Extracted information:
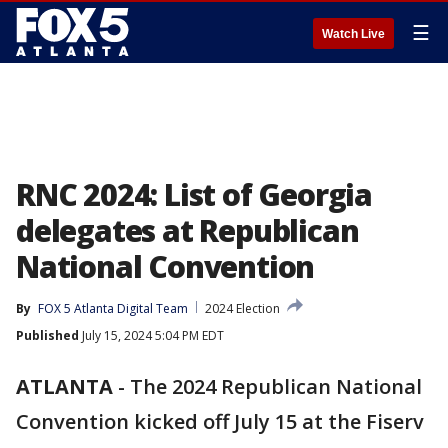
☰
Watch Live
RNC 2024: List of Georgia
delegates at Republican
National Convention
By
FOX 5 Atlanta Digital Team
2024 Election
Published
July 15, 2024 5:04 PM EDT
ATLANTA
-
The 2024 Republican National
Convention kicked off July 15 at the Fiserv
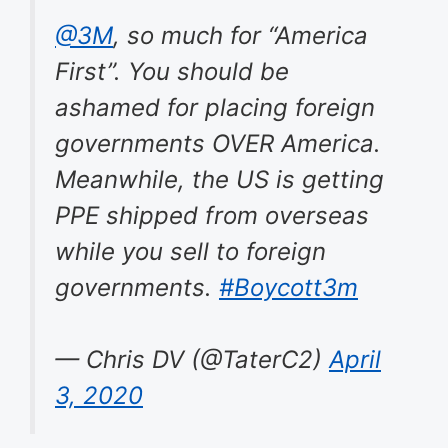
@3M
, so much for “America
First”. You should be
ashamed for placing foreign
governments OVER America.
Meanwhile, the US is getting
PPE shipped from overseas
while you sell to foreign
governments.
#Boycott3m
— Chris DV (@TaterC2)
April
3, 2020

Goal of the exercise: Transcribe exactly, and only, the lines from the one bearing "Meanwhile, the US is getting" through the last line of the entries, counting both.

Answer box:
Meanwhile, the US is getting
PPE shipped from overseas
while you sell to foreign
governments.
#Boycott3m
— Chris DV (@TaterC2)
April
3, 2020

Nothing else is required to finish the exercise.